Before I had well taken in the bearings of the room, which was the Serjeant's own, and larger and better than the other, he came in, wearing his silk gown and gray wig. He was a little man, growing elderly now, with a round, smooth, fair face, out of which twinkled kindly blue eyes. Mr. Jones got up from his desk at once to divest him of wig and gown, producing at the same time a miniature flaxen wig, which the Serjeant put upon his head.

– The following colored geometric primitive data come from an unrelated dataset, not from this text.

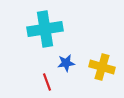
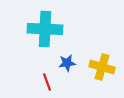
cyan cross: rotated 12 degrees clockwise
blue star: moved 1 px right
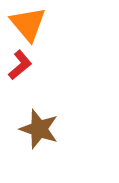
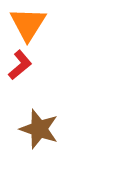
orange triangle: rotated 12 degrees clockwise
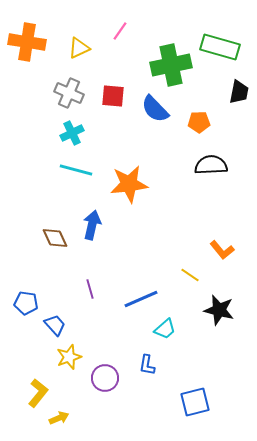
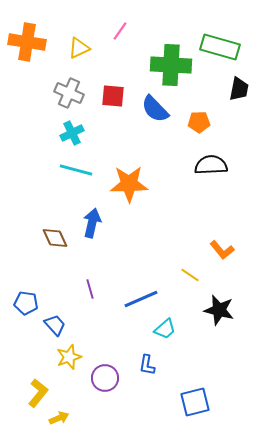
green cross: rotated 15 degrees clockwise
black trapezoid: moved 3 px up
orange star: rotated 6 degrees clockwise
blue arrow: moved 2 px up
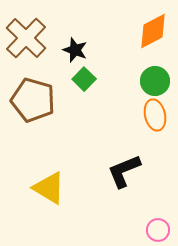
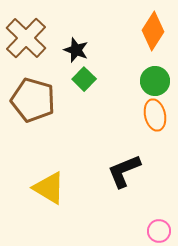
orange diamond: rotated 30 degrees counterclockwise
black star: moved 1 px right
pink circle: moved 1 px right, 1 px down
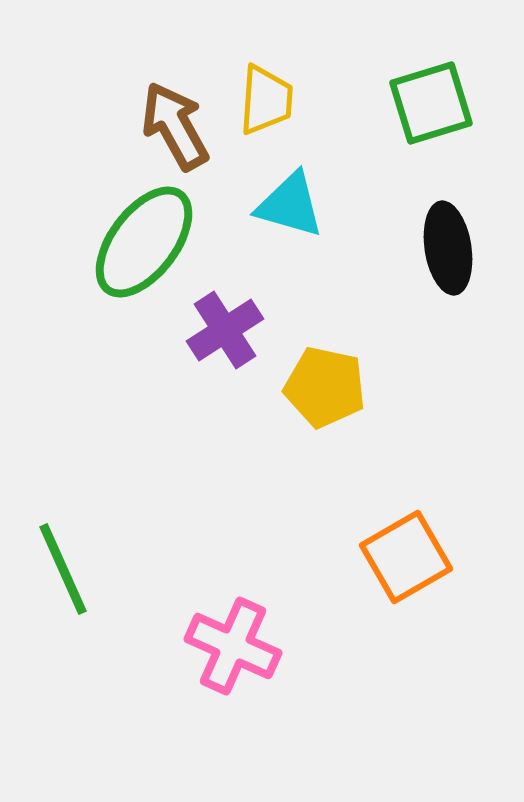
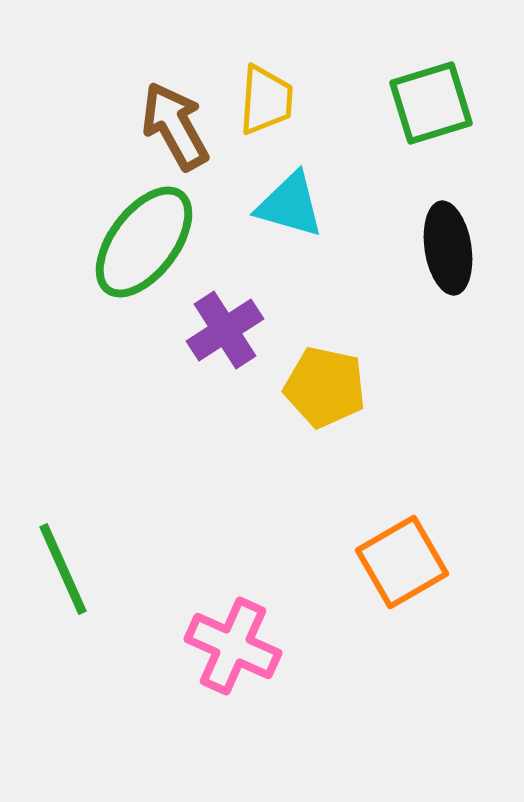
orange square: moved 4 px left, 5 px down
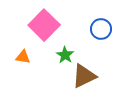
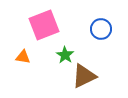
pink square: rotated 24 degrees clockwise
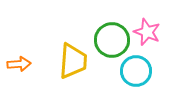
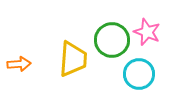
yellow trapezoid: moved 2 px up
cyan circle: moved 3 px right, 3 px down
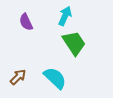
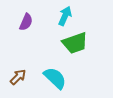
purple semicircle: rotated 132 degrees counterclockwise
green trapezoid: moved 1 px right; rotated 104 degrees clockwise
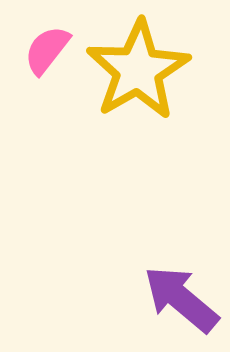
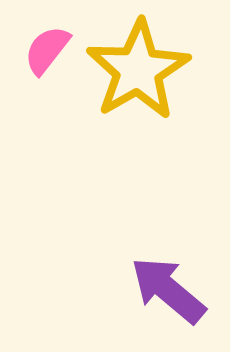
purple arrow: moved 13 px left, 9 px up
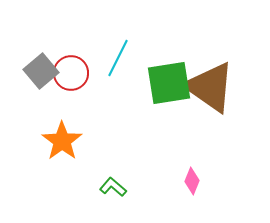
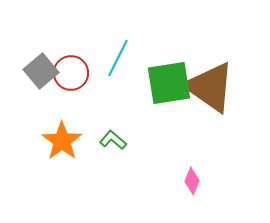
green L-shape: moved 47 px up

"So you have come, Charles!" he said, shaking hands with me as he sat down in a large elbow-chair. Mr. Jones went out with his arm full of papers and shut the door upon us.
"Yes, sir," I answered.
"You will be sixteen next May, I believe," he added. He had the mildest voice and manner imaginable; not at all what might be expected in a serjeant-at-law, who was supposed to take the Court by storm on occasion. "And I understand from your late master that in all your studies you are remarkably well advanced."
"Pretty well, I think, sir," I answered modestly.
"Ay. I am glad to hear you speak of it in a diffident, proper sort of way. Always be modest, lad; true merit ever is so. It tells, too, in the long-run. Well, Charles, I think it time that you were placed out in life."
"Yes, sir."
"Is there any calling that you especially fancy? Any one profession you would prefer to embrace above another?"
"No, sir; I don't know that there is. I have always had an idea that it would be the law. I think I should like that."